今はフェントステープのほうがよく使われているようですね。

れっきとした医療用麻薬なのですが、飲むよりも心理的障壁が少ないのか、患者さんには一般にうけが良い印象があります。

他にも、これはフェンタニルの薬剤の特徴で、モルヒネやオキシコドン、ヒドロモルフォンといった他の強オピオイド薬(≒医療用麻薬と考えて良い<一般の皆さんは>)よりも便秘が軽いです。

作用するオピオイド受容体の種類が少ないための特徴です。

これまでフェントステープの最小用量は1mgでした。

これはモルヒネ換算30mg/日になります。

ただ、非常に少ないオピオイド量で痛みがマネジメントできる患者さんもいるので、より少ない用量の設定が待たれていました。

フェントステープの最小用量が0.5mgになるので、モルヒネ換算15mg/日と同じということになりますね。

 

フェントステープ0.5mgの衝撃とは

大学病院勤務時代に、製薬会社の情報提供担当者が上記薬剤の治験をしている由を教えてくれました。

その時は、「フェンタニル貼付剤”から”開始することを目指すため」と言っていました。

フェンタニル貼付剤には、ある使用上の特徴があります。

それは、フェンタニル貼付剤からは始められない(添付文書上)ということです。

それにはいくつか理由があり、①そもそも濃度上昇が緩やかなので薬剤量の調整薬としては向いていない、②脂溶性で脳への移行性も良いのでいきなりフェンタニルから開始すると呼吸抑制等の副作用が懸念される、などがあります。

意地悪でフェンタニル貼付剤からの開始を止めているわけではないのです。

ただしフェンタニル貼付剤にも利点があり、A)飲めなくても使用できる、B)便秘が他薬より軽い、などがあり、フェンタニルから開始したいと願うケースもあるのは事実です。

もちろん専門家によっては、「いやいや、それでも脳移行性のことがあるからやめるべき」という方もいるかもしれません。
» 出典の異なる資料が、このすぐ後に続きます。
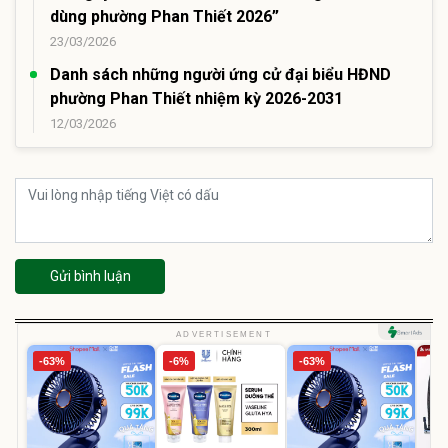
dùng phường Phan Thiết 2026”
23/03/2026
Danh sách những người ứng cử đại biểu HĐND
phường Phan Thiết nhiệm kỳ 2026-2031
12/03/2026
Gửi bình luận
ADVERTISEMENT
-63%
-6%
-63%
ただ、専門家がしっかり監督した上での対象を限定した加療においては、モルヒネ換算15mg/日程度のオピオイドで呼吸抑制の懸念は限りなく低いと思いますけれどもね……(ここは個人の見解です)。

現在、フェントステープからの開始に向けて研究が為されているとのことです。

 

フェントステープの厳重注意と使用法

ある会に出た際に、その地域では「フェンタニル貼付剤を増やし始めると、あの患者さんは死期が近い」と医療者(医師ではない)は予測する、という話を聞いて驚きました。

フェンタニル貼付剤は貼り薬なので、飲めない人にも貼れてしまいます。

したがって、本来安全弁となるはずの、過量だと眠気が増えて飲めなくなる、ということがなく、判断を誤ると容易に過量投与となります。
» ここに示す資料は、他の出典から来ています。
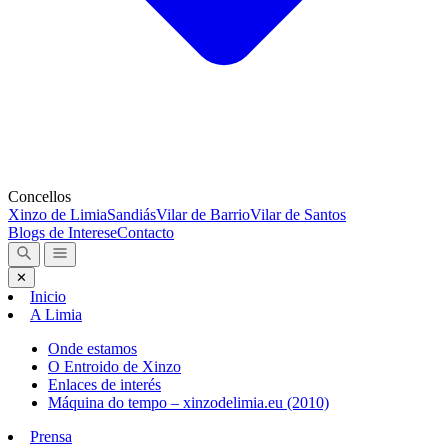
Concellos
Xinzo de Limia
Sandiás
Vilar de Barrio
Vilar de Santos
Blogs de Interese
Contacto
✕
Inicio
A Limia
Onde estamos
O Entroido de Xinzo
Enlaces de interés
Máquina do tempo – xinzodelimia.eu (2010)
Prensa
察するに、死期が迫っている患者さんの身の置き所のなさ(せん妄などが原因)に、その地域ではフェンタニル貼付剤を増やしているのではないかとうかがわれました。

身の置き所のなさがせん妄が原因だと、フェンタニル貼付剤をどんどん増やすのはむしろ逆効果です。
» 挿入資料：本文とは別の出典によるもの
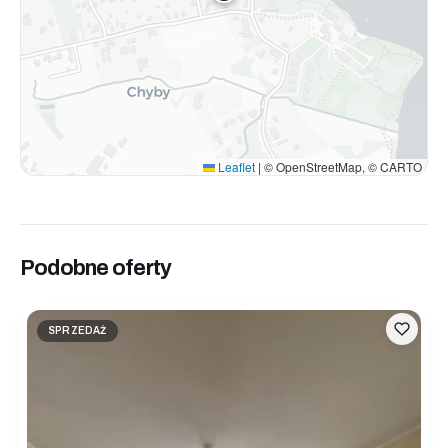
Leaflet
|
© OpenStreetMap, © CARTO
Podobne oferty
SPRZEDAŻ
おそらくはしっかりと観察すればせん妄が出ていると思うのですが、「痛いですか?」という問いかけに、顔をしかめたり、うなずいたり(けれども言語的には痛みの様態や場所などは一切表現できないせん妄なので)するだけで、機械的に(痛いと捉えて)フェンタニル貼付剤を増やしているという対策をしている可能性があると考えられます。

貼付薬は手軽に見える半面、用量調節にはそれほど向いていないとか、飲めない人への投与では過量とならないような注意が必要だとか、貼付部位を加温すると良くないとか、気をつけるべきところが多い薬剤なのですが、使い方によっては上記のような不利益がもたらされるので、できるだけ医療用麻薬の専門家に関与してもらうのが良いでしょう。